Reprieve granted in India pulse fumigation dispute

The federal government has negotiated a short reprieve in the ongoing dispute with India over its reluctance to receive pulse imports that have not been fumigated with methyl bromide after March 31.

In a statement issued Thursday, Lawrence MacAulay, Minister of Agriculture and Agri-Food and the François-Philippe Champagne, Minister of International Trade announced pulse exports can continue as usual — for now.

“This new exemption means that Canadian pulse exports leaving Canada on or before June 30, 2017, will not require fumigation in Canada. We will maintain on-going trade while officials on both sides continue to work towards a long-term, science-based solution,” the statement said.

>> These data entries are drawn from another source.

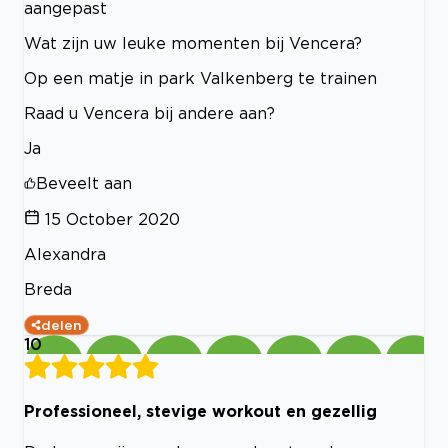
aangepast
Wat zijn uw leuke momenten bij Vencera?
Op een matje in park Valkenberg te trainen
Raad u Vencera bij andere aan?
Ja
Beveelt aan
15 October 2020
Alexandra
Breda
delen
10
Professioneel, stevige workout en gezellig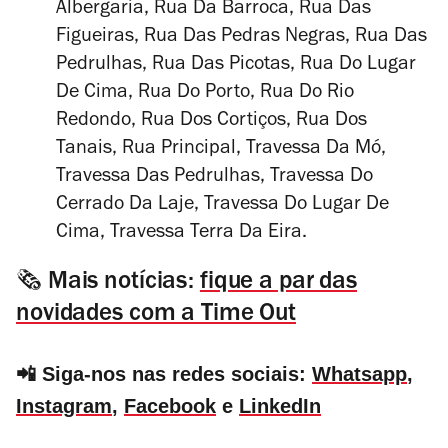
Albergaria, Rua Da Barroca, Rua Das
Figueiras, Rua Das Pedras Negras, Rua Das
Pedrulhas, Rua Das Picotas, Rua Do Lugar
De Cima, Rua Do Porto, Rua Do Rio
Redondo, Rua Dos Cortiços, Rua Dos
Tanais, Rua Principal, Travessa Da Mó,
Travessa Das Pedrulhas, Travessa Do
Cerrado Da Laje, Travessa Do Lugar De
Cima, Travessa Terra Da Eira.
🗞️ Mais notícias:
fique a par das
novidades com a Time Out
📲 Siga-nos nas redes sociais:
Whatsapp
,
Instagram
,
Facebook
e
LinkedIn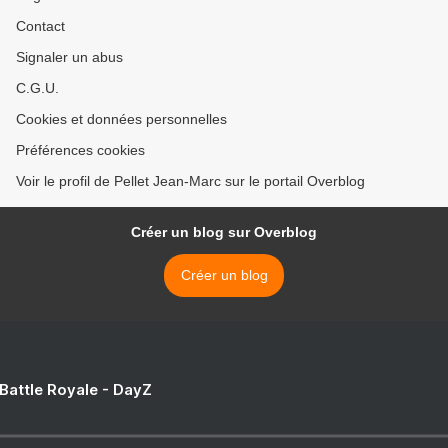
Contact
Signaler un abus
C.G.U.
Cookies et données personnelles
Préférences cookies
Voir le profil de Pellet Jean-Marc sur le portail Overblog
Créer un blog sur Overblog
Créer un blog
 Battle Royale - DayZ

Federal officials and industry representatives have been working since last autumn to convince India to continue exempting Canada from its import regulations as it has done since 2004. Those exemptions have meant that the Canadian pulses can be fumigated upon their arrival in India, rather than before they are shipped.

India wants to avoid importing a nematode that would be a threat to its onion and garlic production. No Canadian shipments have tested positive for the pest to date.

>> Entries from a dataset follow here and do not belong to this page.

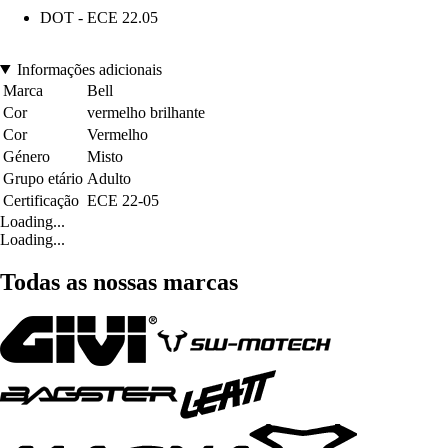
DOT - ECE 22.05
Informações adicionais
Marca
Bell
Cor
vermelho brilhante
Cor
Vermelho
Género
Misto
Grupo etário
Adulto
Certificação
ECE 22-05
Loading...
Loading...
Todas as nossas marcas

In 2016, pulse exports to India were worth over $1.1 billion and accounted for 27.5 per cent of Canada’s global pulse exports.

Methyl bromide is being phased out of use in Canada because it depletes the ozone layer. However, it’s not very effective in cold climates anyway. Offloading pulses at an interim port for fumigation would be prohibitively expensive.

Industry officials say they continue working with the Indian government to find an acceptable compromise.